A atual, é a terceira versão das antigas barracas de coco, que eram cobertas com palhas secas dos coqueiros. Há muito essas barracas vendem muito mais que a saudável água do coco verde, com direito à laminha raspada da volumosa casca, com uma lasca do próprio coco servindo de colher. Uma dessas barracas, recentissimamente, sofisticou ainda mais a oferta, com um dia na semana com ostras ao som de jazz.

O horário da caminhada madrugadora, à luz da Aurora, sempre foi o preferido pelos mais velhos. À tardinha/noite chegam os skates, os caminhantes mais jovens, ciclistas que aproveitam o escuro para invadir o calçadão, em vez de usar a pista de bicicleta cheia de curvas. A paisagem humana é variada no calçadão. Um dos poucos espaços democráticos onde cabe ricos e pobres, jovens e velhos, pagãos e cristãos, bonitos e feios, alegres e tristes. E os cães sem dono. E os pets de coleira. No decorrer desses 17 anos de caminhada, alguns velhos sumiram do calçadão. A taxa de mortalidade dos velhos homens é cruel, em comparação com as mulheres, que continuam firmes: algumas debulhando um terço, outras de cabelos longos, saia e tênis: as evangélicas.  O calçadão aceita todas as religiões.

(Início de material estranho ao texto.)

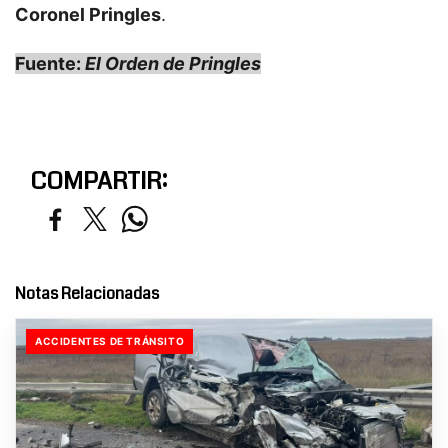
Coronel Pringles
.
Fuente:
El Orden de Pringles
COMPARTIR:
Notas Relacionadas
ACCIDENTES DE TRÁNSITO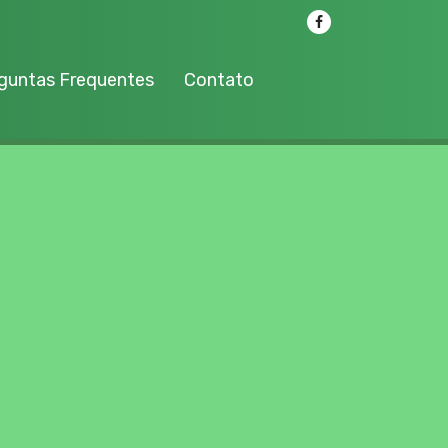
guntas Frequentes
Contato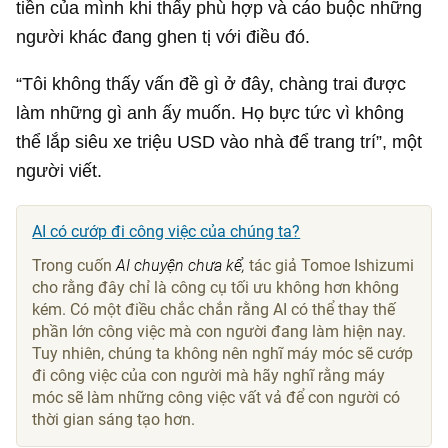
tiền của mình khi thấy phù hợp và cáo buộc những
người khác đang ghen tị với điều đó.
“Tôi không thấy vấn đề gì ở đây, chàng trai được
làm những gì anh ấy muốn. Họ bực tức vì không
thể lắp siêu xe triệu USD vào nhà để trang trí”, một
người viết.
AI có cướp đi công việc của chúng ta?
Trong cuốn
AI chuyện chưa kể,
tác giả Tomoe Ishizumi
cho rằng đây chỉ là công cụ tối ưu không hơn không
kém. Có một điều chắc chắn rằng AI có thể thay thế
phần lớn công việc mà con người đang làm hiện nay.
Tuy nhiên, chúng ta không nên nghĩ máy móc sẽ cướp
đi công việc của con người mà hãy nghĩ rằng máy
móc sẽ làm những công việc vất vả để con người có
thời gian sáng tạo hơn.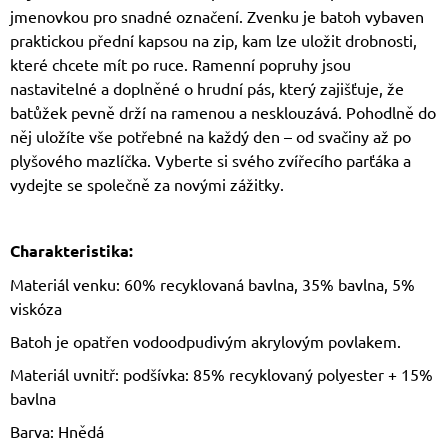
jmenovkou pro snadné označení. Zvenku je batoh vybaven
praktickou přední kapsou na zip, kam lze uložit drobnosti,
které chcete mít po ruce. Ramenní popruhy jsou
nastavitelné a doplněné o hrudní pás, který zajišťuje, že
batůžek pevně drží na ramenou a nesklouzává. Pohodlně do
něj uložíte vše potřebné na každý den – od svačiny až po
plyšového mazlíčka. Vyberte si svého zvířecího parťáka a
vydejte se společně za novými zážitky.
Charakteristika:
Materiál venku: 60% recyklovaná bavlna, 35% bavlna, 5%
viskóza
Batoh je opatřen vodoodpudivým akrylovým povlakem.
Materiál uvnitř: podšívka: 85% recyklovaný polyester + 15%
bavlna
Barva: Hnědá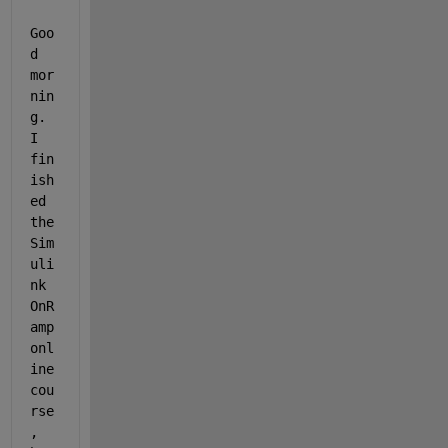
Goo
d 
mor
nin
g. 
I 
fin
ish
ed 
the 
Sim
uli
nk 
OnR
amp 
onl
ine 
cou
rse
, 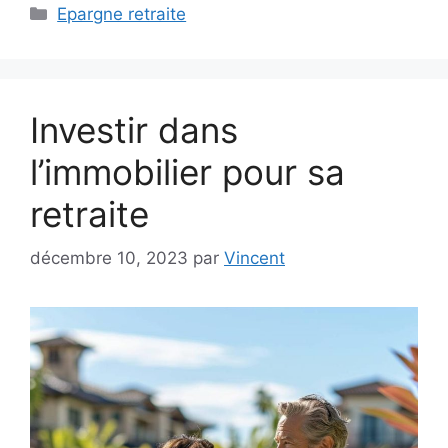
Catégories
Epargne retraite
Investir dans
l’immobilier pour sa
retraite
décembre 10, 2023
par
Vincent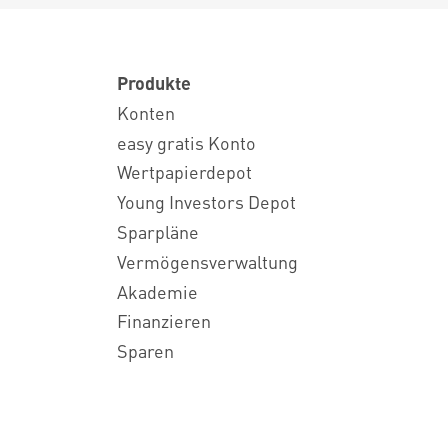
Produkte
Konten
easy gratis Konto
Wertpapierdepot
Young Investors Depot
Sparpläne
Vermögensverwaltung
Akademie
Finanzieren
Sparen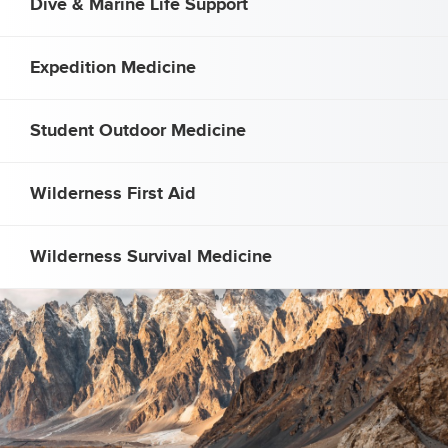
Dive & Marine Life Support
Expedition Medicine
Student Outdoor Medicine
Wilderness First Aid
Wilderness Survival Medicine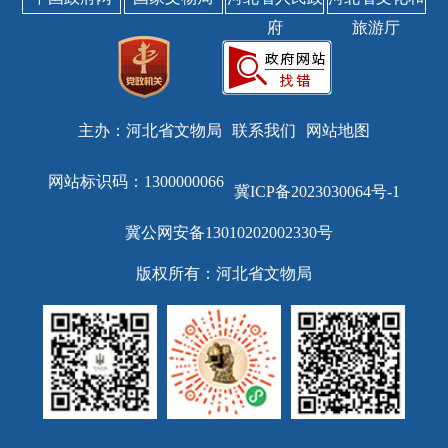
府
旅游厅
主办：河北省文物局
联系我们
网站地图
网站标识码：1300000066
冀ICP备2023030064号-1
冀公网安备13010202002330号
版权所有：河北省文物局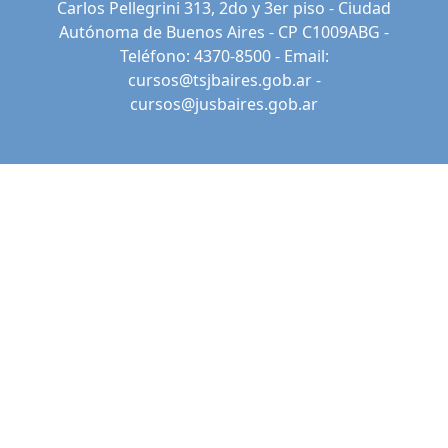
Carlos Pellegrini 313, 2do y 3er piso - Ciudad
Autónoma de Buenos Aires - CP C1009ABG -
Teléfono: 4370-8500 - Email:
cursos@tsjbaires.gob.ar
-
cursos@jusbaires.gob.ar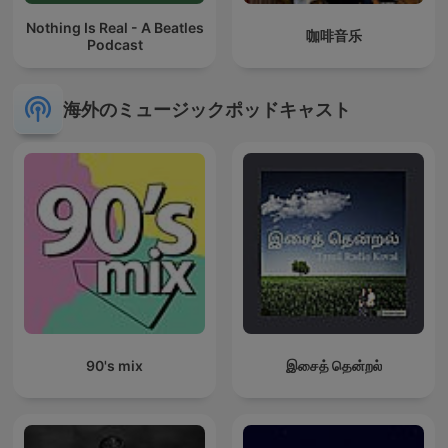
Nothing Is Real - A Beatles
咖啡音乐
Podcast
海外のミュージックポッドキャスト
90's mix
இசைத் தென்றல்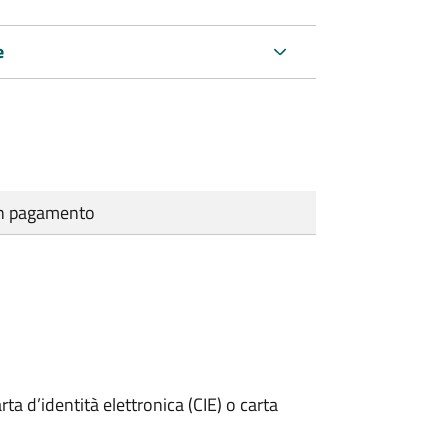
e
cun pagamento
rta d’identità elettronica (CIE) o carta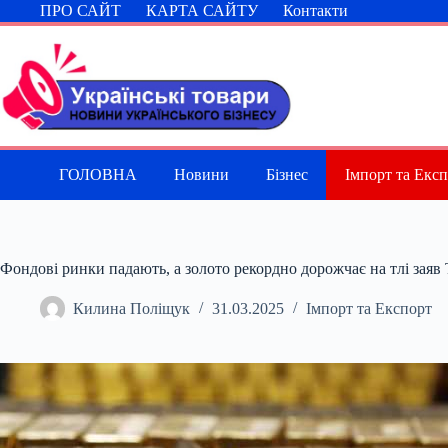
Перейти
ПРО САЙТ
КАРТА САЙТУ
Контакти
до
вмісту
ГОЛОВНА
Новини
Бізнес
Імпорт та Екс
Фондові ринки падають, а золото рекордно дорожчає на тлі заяв
Килина Поліщук
31.03.2025
Імпорт та Експорт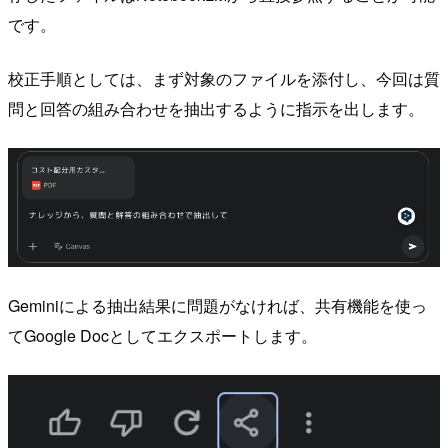
です。
校正手順としては、まず対象のファイルを添付し、今回は質
問と回答の組み合わせを抽出するように指示を出します。
Geminiによる抽出結果に問題がなければ、共有機能を使っ
てGoogle Docとしてエクスポートします。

A Mulher do Sétimo Andar sempre se distraiu, enquanto caminha, escutando flashs de conversas. Construiu muitas histórias com esses retalhos de prosa. Hoje ela observa como é visível o avanço das igrejas evangélicas. O motoqueiro evangélico, que vai ao trabalho diariamente às 6 da manhã (antes era às 5:30 – deve ter melhorado de posto no trabalho), foi quem inaugurou espalhar a palavra de Deus aos brados, cumprimentando os caminhantes enquanto entoa cantos de louvor. Depois surgiu um ciclista. Hoje, ela cruzou com uma mulher de saia, conduzindo um carrinho de mão cheio de cocos verdes, e pregando, profetizando: o mar invadindo a praia, as queimadas tomando conta do mundo, os ventos uivando: recados de Deus aos homens infiéis. Ao passar pela portaria do prédio, o zelador explicava para o porteiro da noite, que naquele tempo os anjos desciam à terra.

E a Mulher do Sétimo Andar segue seu caminhar, pensando: são dois empregos bons, bem remunerados: pastor de igreja evangélica e político. Estes, que só aparecem nos períodos pré-eleitorais, sempre sorrindo, barriga cheia, nas bandeiras de coloridos diversos a tremular à brisa do Recife. Para não pensar no assunto (deixa esse pensar para os jovens militantes), espia apenas as bandeiras coloridas plantadas no calçadão, como se elas não tivessem conteúdo algum, apenas tremulassem em cores.